[[ RECORDS FOR THE TASK open ]]

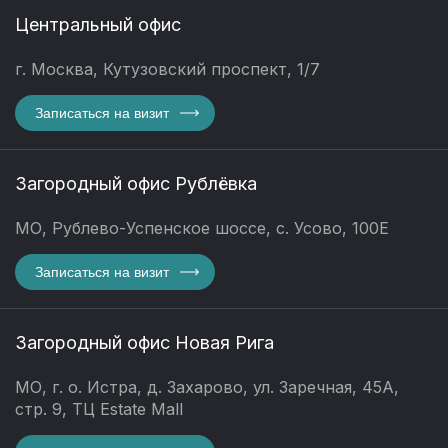
Центральный офис
г. Москва, Кутузовский проспект, 1/7
Записаться на визит
Загородный офис Рублёвка
МО, Рублево-Успенское шоссе, с. Усово, 100Е
Записаться на визит
Загородный офис Новая Рига
МО, г. о. Истра, д. Захарово, ул. Заречная, 45А,
стр. 9, ТЦ Estate Mall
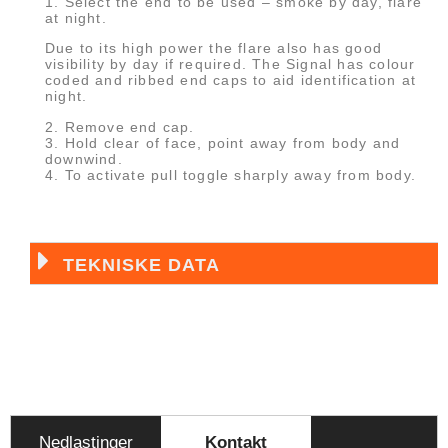
1. Select the end to be used – smoke by day, flare
at night.
Due to its high power the flare also has good
visibility by day if required. The Signal has colour
coded and ribbed end caps to aid identification at
night.
2. Remove end cap.
3. Hold clear of face, point away from body and
downwind.
4. To activate pull toggle sharply away from body.
TEKNISKE DATA
Nedlastinger
Kontakt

[[ RECORDS FOR THE TASK closed ]]

THE PROBLEM :: Check the data for the word "from" and pull out the lines that have it.

RESPONSE TO THE TASK ::
3. Hold clear of face, point away from body and
4. To activate pull toggle sharply away from body.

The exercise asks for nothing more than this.